In graduate school, I taught freshman biology labs at my university, and sixth-grade science lessons at a neighborhood primary school. Most of my peers saw teaching as a distraction from their research, but I loved the sense of career possibilities beyond the lab, and witnessed the importance of good science education.
I tried teaching two years ago, after finishing my research and relocating to Boston. I was hired at a high school to replace a teacher who had left after only one week. When I arrived, the students had endured a series of three substitutes, and their patience was understandably stretched thin. My efforts to connect with them were met with spirited resistance, to put it mildly.
Without an established curriculum, I had to invent one as I went along. Between scratching out the next day's game plan and grading papers, most nights I had to work until I passed out from fatigue. I was told the first year is like this for everyone, and graduate school had taught me that I could fight past emotional and physical exhaustion well enough. But I became more discouraged by the stale, traditional mode of instruction encouraged to meet content standards set by the school's administration. The frustration would lead me to give up just six months after starting.
Grad school had stressed teaching science through inquiry, problem solving, and the scientific method. Yet the high school relied heavily on memorizing facts to pass standardized assessments. I had no choice but to comply, and to force-feed information to my students to keep pace with other classes in the midterm race.
My heart sank every time I had to cut off questions about a rich topic like stem cell research, or shoehorn a two-day lab into half a class period, just to get back on track with lecturing. Students were visibly energized by exploring what they could see, hear, and smell all around them, but they had trouble seeing the relevance of memorizing the cell cycle or photosynthetic equations.
It's impossible to get students excited about science if the teacher feels restricted. Good science teachers are like good scientists: creative and inquisitive, relishing the process of asking questions as much as finding answers. If all they are asked to do is provide students with answers, both student and teacher miss out on more than half of the equation.
When I was teaching during grad school, my sixth-graders were an absolute joy because their curious minds had nothing but questions.

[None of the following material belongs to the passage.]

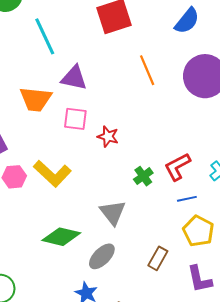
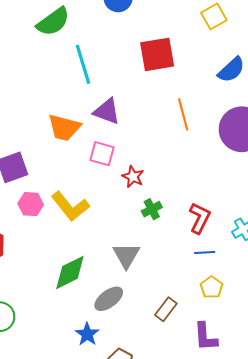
red L-shape: (177, 167) -> (200, 218), turned 136
green cross: (143, 176) -> (152, 209), moved
yellow pentagon: (198, 231) -> (212, 287), size x0.7
green diamond: (61, 237) -> (70, 272), turned -48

My job was to help them learn how to find answers. The college freshmen just wanted the answers so they would know what to memorize. I saw my job as helping them relax and enjoy asking questions again. I realized where they had picked up their bad habits as soon as I began teaching high school.
Breaking the cram-and-test mold of science education will require sacrificing some content coverage in favor of hands-on exploration, which in turn will require inventing new modes of assessment. Many people are uncomfortable with this compromise. But until school systems recognize that the tradeoffs are worthwhile, and shift their philosophies accordingly, they will continue to have trouble convincing talented professionals to teach science, and they will continue to graduate students who lack scientific literacy.
I may have given up teaching as a formal profession, but the desire to share science with others is still a powerful draw for me. As a science writer, I might not be able to engage in the give-and-take of the classroom, but I can still teach my readers something new with each article I write. The only limit to the ideas I can explore is my imagination, and the only limit to what my readers can learn is how far they are willing to read.
Matthew Early Wright is a science writer and a student in the Science Communication Program at the University of California, Santa Cruz. He currently splits his time between his studies and a parallel life with loved ones in Boston, Massachusetts.